A new way to teach AI will stop most hacker attacks on them

Scientists from the United States solved the problem of hacker attacks on artificial intelligence models. To do this, they used another model that tried to trick the neural network and force it to analyze the edited images.

Researchers at the University of Illinois explained that one of the biggest shortcomings of AI training is the subsequent vulnerability of the model to hacker attacks. In this case, the majority of attacks fall on image recognition systems or image reconstruction. This is alarming for officials who work in the healthcare sector, where the method is often used to reconstruct medical images. If the AI ​​receives the wrong image, then it may erroneously diagnose the patient.

Therefore, scientists have proposed a new method of teaching deep learning systems to make them more fault-tolerant and reliable in cases that are critical from a security point of view.

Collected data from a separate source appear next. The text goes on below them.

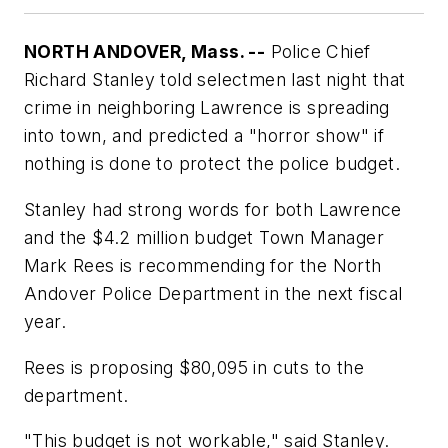
NORTH ANDOVER, Mass. --
Police Chief
Richard Stanley told selectmen last night that
crime in neighboring Lawrence is spreading
into town, and predicted a "horror show" if
nothing is done to protect the police budget.
Stanley had strong words for both Lawrence
and the $4.2 million budget Town Manager
Mark Rees is recommending for the North
Andover Police Department in the next fiscal
year.
Rees is proposing $80,095 in cuts to the
department.
"This budget is not workable," said Stanley.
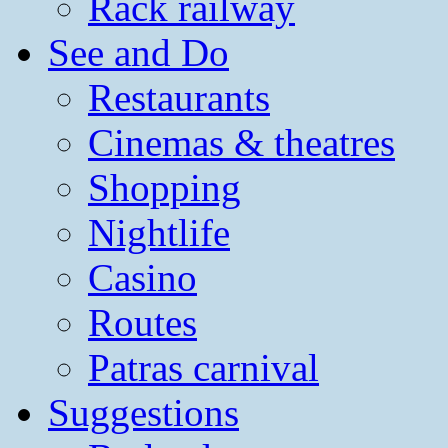
Rack railway
See and Do
Restaurants
Cinemas & theatres
Shopping
Nightlife
Casino
Routes
Patras carnival
Suggestions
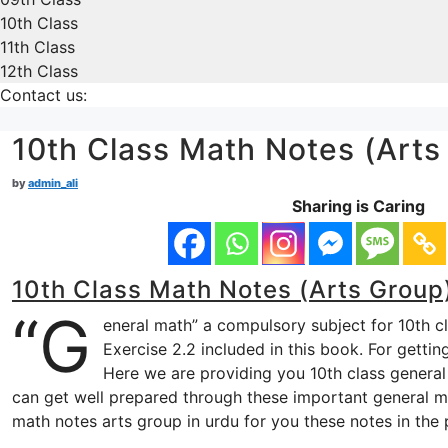
10th Class
11th Class
12th Class
Contact us:
10th Class Math Notes (Arts
by
admin_ali
Sharing is Caring
10th Class Math Notes (Arts Group)
“G
eneral math” a compulsory subject for 10th c
Exercise 2.2 included in this book. For getti
Here we are providing you 10th class general 
can get well prepared through these important general ma
math notes arts group in urdu for you these notes in the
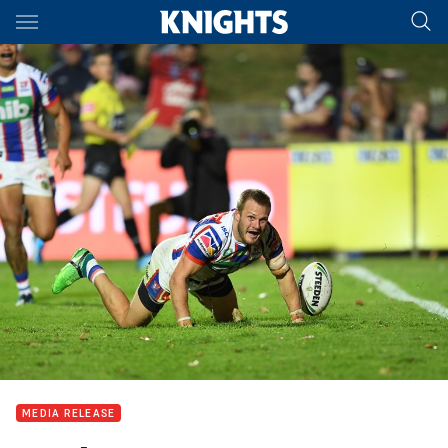
Main
You have skipped the navigation, tab for page content
MEDIA RELEASE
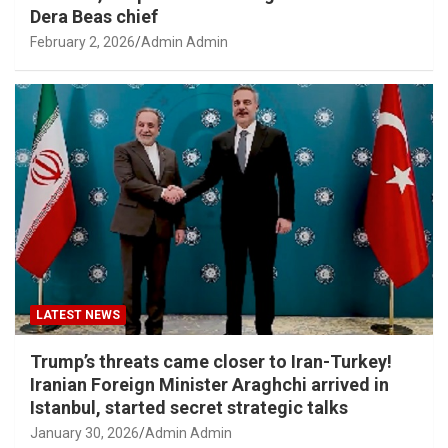
Dera Beas chief
February 2, 2026
Admin Admin
LATEST NEWS
Trump’s threats came closer to Iran-Turkey!
Iranian Foreign Minister Araghchi arrived in
Istanbul, started secret strategic talks
January 30, 2026
Admin Admin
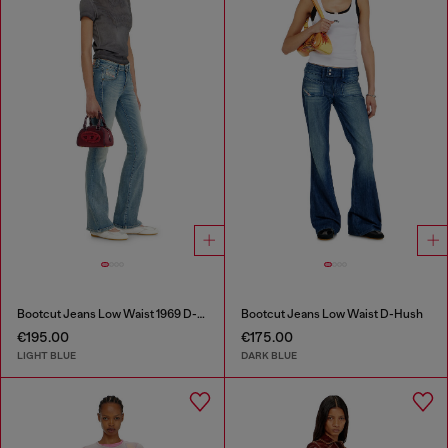
Bootcut Jeans Low Waist 1969 D-Ebbey
Bootcut Jeans Low Waist D-Hush
€195.00
€175.00
LIGHT BLUE
DARK BLUE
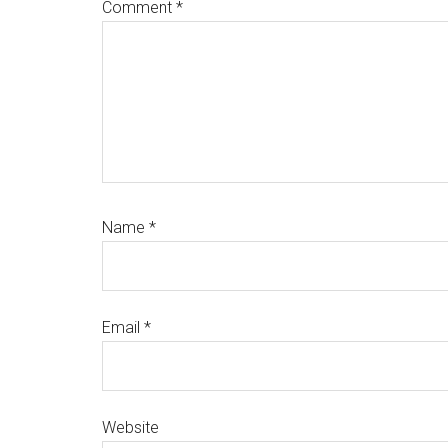
Comment
*
Name
*
Email
*
Website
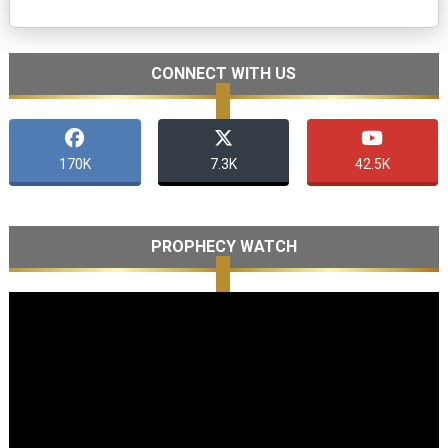
CONNECT WITH US
170K
7.3K
42.5K
PROPHECY WATCH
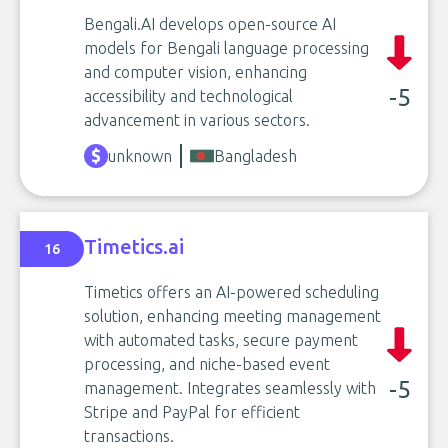
Bengali.AI develops open-source AI
models for Bengali language processing
and computer vision, enhancing
-5
accessibility and technological
advancement in various sectors.
unknown
Bangladesh
Timetics.ai
16
Timetics offers an AI-powered scheduling
solution, enhancing meeting management
with automated tasks, secure payment
processing, and niche-based event
-5
management. Integrates seamlessly with
Stripe and PayPal for efficient
transactions.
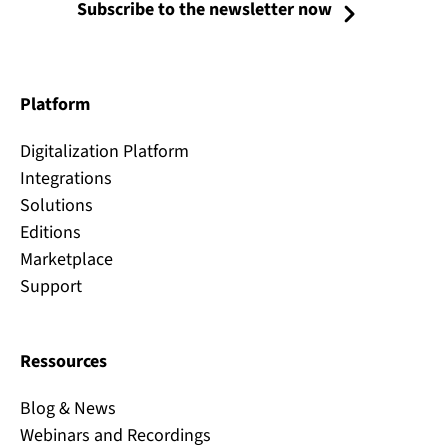
Subscribe to the newsletter now
Platform
Digitalization Platform
Integrations
Solutions
Editions
Marketplace
Support
Ressources
Blog & News
Webinars and Recordings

To do this, scientists connected the neural network responsible for image restoration with a model that generates competitive examples (images where a small part of the original changes). During training, one AI tried to trick the other by showing him pictures that differ slightly from the original. The reconstruction model, on the other hand, constantly analyzed the pictures and tried to determine whether the original was an edited picture.

As a result, the network found all the edited photos – this result is better than that of other neural networks. During the experiments, scientists tried to manually hack into the system and show it hundreds of versions of edited images, but all of them were rejected.